Fascinatingly enough, all of these happen to fall into my areas of expertise, so I’d like a chance to rebut some of these statements of “fact” and then tell you, whoever may be reading this, why political discourse in our country is splintering along religious lines. Let’s tackle Jefferson first. I have never been a fan of our third president; as a man, he has always struck me as a fickle genius who never thought twice about back-biting a friend to further his ambition, or about championing equality while owning a slave mistress. Now, I have always held up the Constitution as our greatest founding document rather than Jefferson’s Declaration of Independence. That being said: Thomas Jefferson was the man who nearly single-handily started the political party system in American politics, who arranged the purchase of most of the American Mississippian Corridor and thus touched off the idea of “manifest destiny”, and who penned the most influential words in American history: “We hold these truths to be self-evident, that all men are created equal, that they are endowed by their Creator with certain inalienable rights, that among these are life, liberty, and the pursuit of happiness”. These words have been quoted ever since, by every court and high position in our land. To say that they have no place in the intellectual founding of our country is not only wrong, it is incontestably wrong. What has Jefferson done to earn this demotion in the eyes of Texan text-book board members? Simply put: he was a deist, who believed in a Christian god but not in the organized religion itself, and in a country and, more importantly, a state where it has become a moral imperative to prove that those who founded this country were STRICTLY Christian, he was an embarrassment because he wrote down his feelings far too often for them to be misconstrued. So…now Thomas Jefferson, who has a memorial in Washington, his face on Mount Rushmore, and numerous schools named after him, is apparently no longer an intellectual founder of this nation.

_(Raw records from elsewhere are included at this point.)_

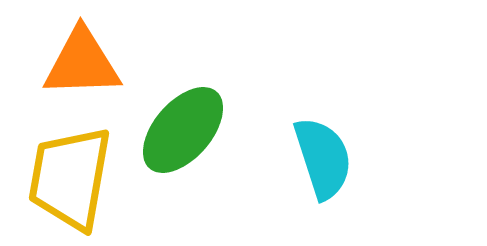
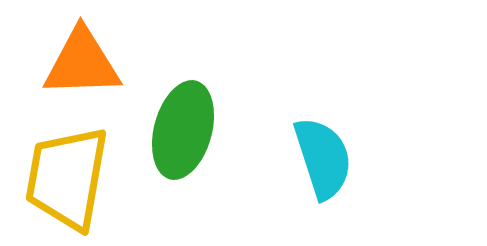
green ellipse: rotated 26 degrees counterclockwise
yellow trapezoid: moved 3 px left
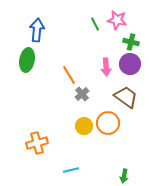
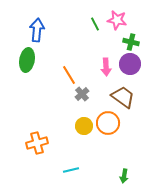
brown trapezoid: moved 3 px left
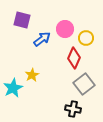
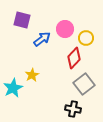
red diamond: rotated 20 degrees clockwise
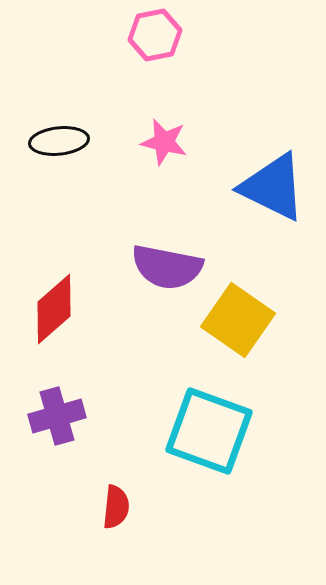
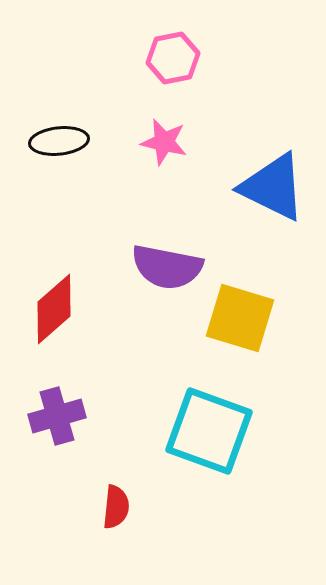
pink hexagon: moved 18 px right, 23 px down
yellow square: moved 2 px right, 2 px up; rotated 18 degrees counterclockwise
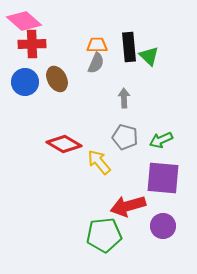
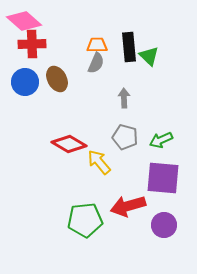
red diamond: moved 5 px right
purple circle: moved 1 px right, 1 px up
green pentagon: moved 19 px left, 15 px up
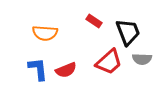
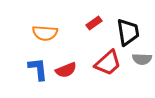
red rectangle: moved 2 px down; rotated 70 degrees counterclockwise
black trapezoid: rotated 12 degrees clockwise
red trapezoid: moved 1 px left, 1 px down
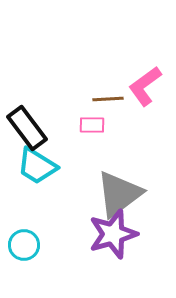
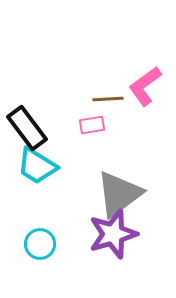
pink rectangle: rotated 10 degrees counterclockwise
cyan circle: moved 16 px right, 1 px up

As for the Founders, the idea that they were ALL strictly Christian is historical revisionism at it’s worst (funny, since revisionism is usually a tool of liberalism). Like most Christians, the Founders had varying degrees and intensities of belief, from the devout John Adams to the doubtful George Washington who always talked about “Divine Providence” rather than any specific God to Alexander Hamilton, who was fairly atheistic during the Revolution but grew quite devout later on, to the aforementioned Jefferson, who had faith, but not in organized religion. To paint them all with the same brush is unfortunate revisionism, since diversity was and remains a great thing about this country, even when we find it inconvenient. The Ultra-Religious Right, by supporting the recent Texas Board of Education decision, has proven that they want to rewrite history in their own image, and if they can’t rewrite it, as with Thomas Jefferson, they will simply downplay it’s significance.
The truth, as far as I can see it and as far as anything could ever be called “the truth”, is that the founding of this nation was based on an awkward fact: most of the Founders were aristocratic and educated landowners during the Enlightenment and thus were imbued with a sense of Reason over Religion, while at the same time most common Americans were descended from the Puritan settlers we celebrate every Thanksgiving and thus were not the most religiously tolerant of people. THERE is the awkward fact at the heart of the American founding: most of the men shouldering muskets at Bunker Hill were strictly religious while most of the men at Independence Hall writing our laws were not. The great thing about the Constitution, and about those men who wrote it, was that they recognized that religion should be personal, not political, individualized rather than institutionalized. It is a paradox of American existence both the left and right need to accept.